I debated (and still am torn on) whether or not to name this post "The Seven-Year Itch". That I've been practicing Aikido consistently for almost seven years now is more coincidence than anything else. Through the years, I'd given up a great many things in order to train regularly: voluntary and educational opportunities, familial and social events, even the possibility for deeper friendships, when you think about it. Yet I never did so with any form of regret. I'd always known there would have to be some sacrifice in order to attain the level of excellence I desired.

The problem was in examining why I desired it. Why was I so hung up on perfection that I was kicking myself internally (and not-so internally) every time I thought I did something less than well? Where was all this pressure coming from? Did I crave mastery in this art so badly that my own attitude was becoming a vortex, a black hole of negativity that was drawing me in to the point where it was sucking all the joy out of my practice? To the latter: absolutely.

Thankfully, I didn't have to look very far at all find that joy again. Especially when in the end it isn't really what you're looking at, but how. What I'd forgotten was how much of a gift it is to be able to practice Aikido to begin with. You'd think that after a decade of working with people with disabilities, I'd have understood that by now.

Aikido is a thing of beauty when done well. If you're a perfectionist like me, it's easy to forget how to simply enjoy the movement, the flow, the creativity that lies behind it all. That you are able to move in those ways, or move at all, is something to be thankful for. That I can do a graceful high breakfall out of a strong throw then bounce back out of it, ready for more, is something to enjoy while it lasts. And that's what it all comes down to.

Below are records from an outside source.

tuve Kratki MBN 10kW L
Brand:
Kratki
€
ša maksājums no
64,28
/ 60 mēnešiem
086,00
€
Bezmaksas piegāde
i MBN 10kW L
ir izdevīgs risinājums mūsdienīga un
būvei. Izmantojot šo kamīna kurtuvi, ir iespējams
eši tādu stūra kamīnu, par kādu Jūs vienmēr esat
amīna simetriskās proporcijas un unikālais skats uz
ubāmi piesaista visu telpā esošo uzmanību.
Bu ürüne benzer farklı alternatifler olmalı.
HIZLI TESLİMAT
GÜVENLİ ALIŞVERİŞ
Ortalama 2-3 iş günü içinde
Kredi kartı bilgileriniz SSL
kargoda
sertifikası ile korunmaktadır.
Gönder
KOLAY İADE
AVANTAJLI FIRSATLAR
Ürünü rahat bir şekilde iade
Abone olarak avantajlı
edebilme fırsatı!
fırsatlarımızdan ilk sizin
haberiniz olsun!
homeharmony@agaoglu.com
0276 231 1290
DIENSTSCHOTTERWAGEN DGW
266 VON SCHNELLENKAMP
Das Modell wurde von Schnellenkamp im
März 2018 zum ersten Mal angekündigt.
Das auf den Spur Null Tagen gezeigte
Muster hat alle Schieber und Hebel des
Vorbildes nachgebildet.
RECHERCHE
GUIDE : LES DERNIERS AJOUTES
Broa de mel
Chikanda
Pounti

I may not be skilled enough yet to be able to control how well I do a technique each and every time. But what I can control is my attitude to practice, and through that, I can make training the best it can possibly be for everyone else.

In other words: giving instead of taking. Which can mean being gracious, patient and accommodating with training partners who want to practice differently or at a different pace than you; giving the best ukemi you can possibly give even when you feel like you don't have much left in you; laughing at your mistakes and smiling on the mats.

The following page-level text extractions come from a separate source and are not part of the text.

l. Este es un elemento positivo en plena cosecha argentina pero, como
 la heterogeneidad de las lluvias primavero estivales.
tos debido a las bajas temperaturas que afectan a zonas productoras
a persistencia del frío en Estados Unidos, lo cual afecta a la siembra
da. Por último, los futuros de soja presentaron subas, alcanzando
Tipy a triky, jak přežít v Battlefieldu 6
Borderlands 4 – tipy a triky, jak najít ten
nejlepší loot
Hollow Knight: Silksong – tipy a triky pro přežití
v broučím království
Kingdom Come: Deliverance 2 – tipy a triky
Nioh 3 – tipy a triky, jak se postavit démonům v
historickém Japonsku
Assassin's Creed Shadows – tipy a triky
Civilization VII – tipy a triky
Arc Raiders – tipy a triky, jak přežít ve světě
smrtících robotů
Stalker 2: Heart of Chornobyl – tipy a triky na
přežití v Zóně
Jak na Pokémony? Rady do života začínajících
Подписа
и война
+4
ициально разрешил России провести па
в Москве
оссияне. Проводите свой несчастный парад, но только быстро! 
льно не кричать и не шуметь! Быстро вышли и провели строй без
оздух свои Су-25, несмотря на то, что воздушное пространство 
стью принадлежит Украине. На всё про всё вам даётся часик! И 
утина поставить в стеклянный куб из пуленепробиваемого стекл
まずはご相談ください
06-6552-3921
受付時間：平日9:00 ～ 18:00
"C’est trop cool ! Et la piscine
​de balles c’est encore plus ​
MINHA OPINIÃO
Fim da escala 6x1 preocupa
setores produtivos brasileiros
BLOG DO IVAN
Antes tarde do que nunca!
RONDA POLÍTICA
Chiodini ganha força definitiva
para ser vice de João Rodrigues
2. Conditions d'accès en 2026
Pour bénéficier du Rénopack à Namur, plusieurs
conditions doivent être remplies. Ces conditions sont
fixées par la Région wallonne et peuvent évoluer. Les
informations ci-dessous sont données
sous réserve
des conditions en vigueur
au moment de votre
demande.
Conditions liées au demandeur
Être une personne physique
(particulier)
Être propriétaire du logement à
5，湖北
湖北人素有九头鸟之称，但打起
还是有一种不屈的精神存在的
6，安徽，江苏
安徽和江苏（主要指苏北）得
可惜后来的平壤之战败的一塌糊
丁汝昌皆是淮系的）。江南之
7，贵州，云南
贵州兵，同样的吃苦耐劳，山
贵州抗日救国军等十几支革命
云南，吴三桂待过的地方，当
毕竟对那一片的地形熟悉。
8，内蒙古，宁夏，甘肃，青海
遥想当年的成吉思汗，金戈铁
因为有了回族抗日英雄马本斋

For me, this also meant remembering to enjoy the creative process of experimenting, figuring out the more minute details of technique on my own and taking the time to respond to the needs of my training partner more. Before I knew it, I was actually enjoying practice again. Then came the realization that I was making progress, even when I didn't feel like it: I was trying to understand the inner workings of technique independently and was working towards using my centre more in power movements. Coincidence?

All things considered, it would probably be more appropriate to call this post "My Aikido Adolescence" - moodiness, self-consciousness, growth spurt, angst and all. Who knew I'd have to go through that again?
Views: 1009 | Comments: 1


RSS Feed 1 Responses to "A Change in Attitude"
#1 09-22-2009 02:40 PM
ninjaqutie Says:
Great entry! They often say that when you are feeling at your worst and can't do anything right is the time where you are making the most progress. My old sensei said to me once (when I was a yellow or green belt) "By the time my students get a black belt, they don't even care about it anymore. The ones still craving for that belt are the one's who aren't ready." She was right (at least with me).